Jesus did not argue. He responded with the beginning of a set of words. In the midst of all the pain, all the brokenness, he simply stated KNOW the word of God. Know, focus not on the temptations that offer temporary results but go to the source. Go to the WORD, get to the bottom of things. That is the starting point.

As if the devil knew he had to dig deeper in his bag of tricks he then questioned Jesus as to who Jesus was. If you are who you are claimed to be then let the angels save you. Seek the miracle! Seek the catastrophic invasion of God! Let God enter history, let God reinvent the way life happens, put your God to the test! No. Jesus rebutted.  This is about a relationship of faith, a relationship based on respect, on love. Without respect, without love there is no meaning, no sense of purpose.
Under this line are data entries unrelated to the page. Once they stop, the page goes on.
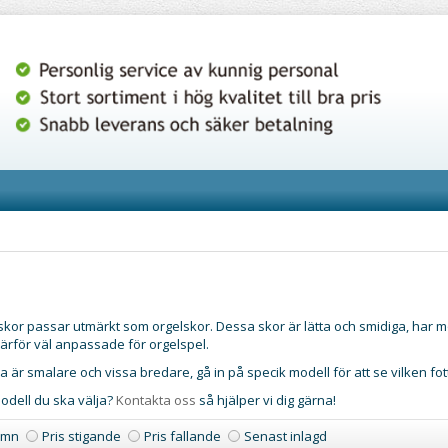
skor passar utmärkt som orgelskor. Dessa skor är lätta och smidiga, har m
ärför väl anpassade för orgelspel.
 är smalare och vissa bredare, gå in på specik modell för att se vilken fo
odell du ska välja?
Kontakta oss
så hjälper vi dig gärna!
amn
Pris stigande
Pris fallande
Senast inlagd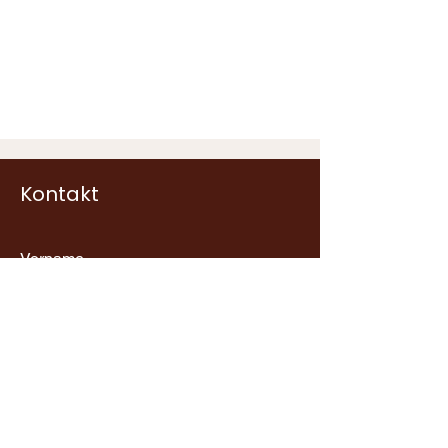
Kontakt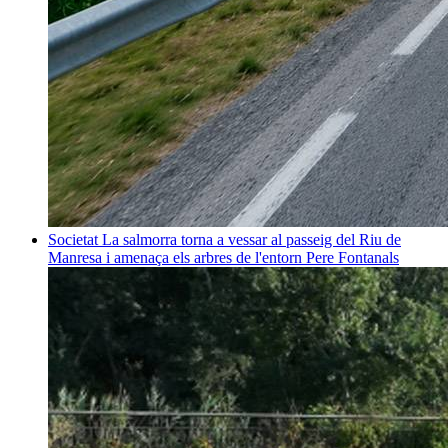
Societat
La salmorra torna a vessar al passeig del Riu de
Manresa i amenaça els arbres de l'entorn
Pere Fontanals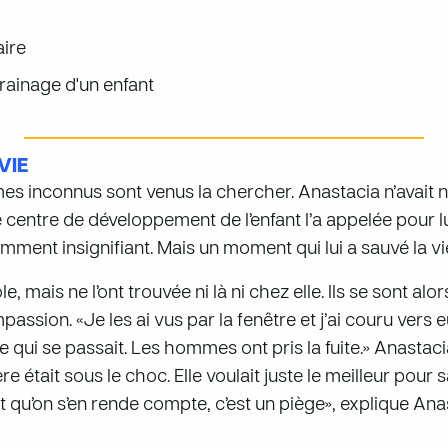
aire
rainage d'un enfant
VIE
es inconnus sont venus la chercher. Anastacia n’avait ni
le centre de développement de l’enfant l’a appelée pour l
ent insignifiant. Mais un moment qui lui a sauvé la vi
, mais ne l’ont trouvée ni là ni chez elle. Ils se sont al
ssion. «Je les ai vus par la fenêtre et j’ai couru vers 
 qui se passait. Les hommes ont pris la fuite.» Anastacia
 était sous le choc. Elle voulait juste le meilleur pour sa
ant qu’on s’en rende compte, c’est un piège», explique Anas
The devil then went to those things which has so easily tripped up many in today’s society. Jesus, look what is behind Curtain number 1, now look behind number 2, now look behind number 3, look don’t forget the grand prize! Nothing will be kept from you!
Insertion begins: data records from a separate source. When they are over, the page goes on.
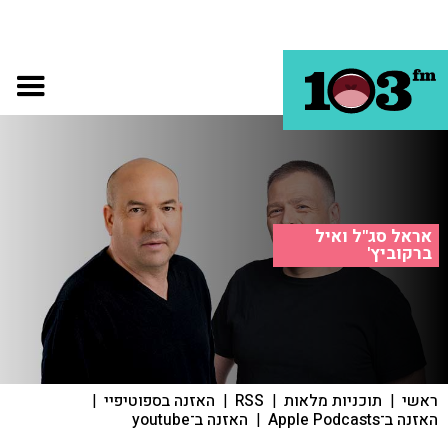
אראל סג"ל ואיל
ברקוביץ'
ראשי
|
תוכניות מלאות
|
RSS
|
האזנה בספוטיפיי
|
האזנה ב־Apple Podcasts
|
האזנה ב־youtube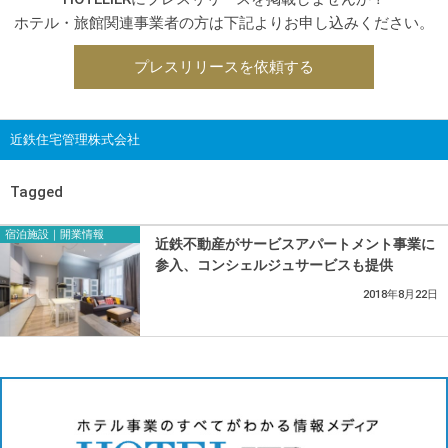
ホテル・旅館関連事業者の方は下記よりお申し込みください。
プレスリリースを依頼する
近鉄住宅管理株式会社
Tagged
宿泊施設｜開業情報
近鉄不動産がサービスアパートメント事業に
参入、コンシェルジュサービスも提供
2018年8月22日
Some years ago I was asked to visit a counseling session. The person being counseled was concerned. Was this a good counselor? The session began. I listened as the person evaded a question, then another question. The counselor asked why are you doing those things. The person answered it’s as if the devil is telling me to. The counselor then said as bluntly as possible. Tell the devil to leave you alone. The person said I did. He didn’t go away. Perhaps the counselor said you need to say it stronger. I did said the person. Then I suggest you tell the devil to go to hell. Tell the devil to go home where he belongs. Perhaps it is time to reconsider your priorities and leave the devil out of this.

The story about Jesus points out three specific thoughts. One, place the Word of God as a priority. Two, do not test love and respect they are part of the foundation of a relationship. Thirdly check out your ultimate priorities.

The opening story presented the struggle of a young couple. One member dying from a dreadful disease, the other having her life torn apart. This experience is all too common in the lives of families struggling with long term illnesses. This meditation is not written to ignore the terrible events that happen in illness. It is written to be a reminder there are eternal principles that give direction to the struggle.

Often our music talks about hope in such a way that it sounds as if it is “past tense” when in reality it it about the “future tense.”  The Detroit Mass Choir shares this with us singing The Storm is Passing Over.   https://www.youtube.com/watch?v=d3jgPsGQSdQ

The end of the thought brings us to know more then the darkness. It brings us the light in Christ.

Christ Be Our Light.

Please take care, be safe and God bless.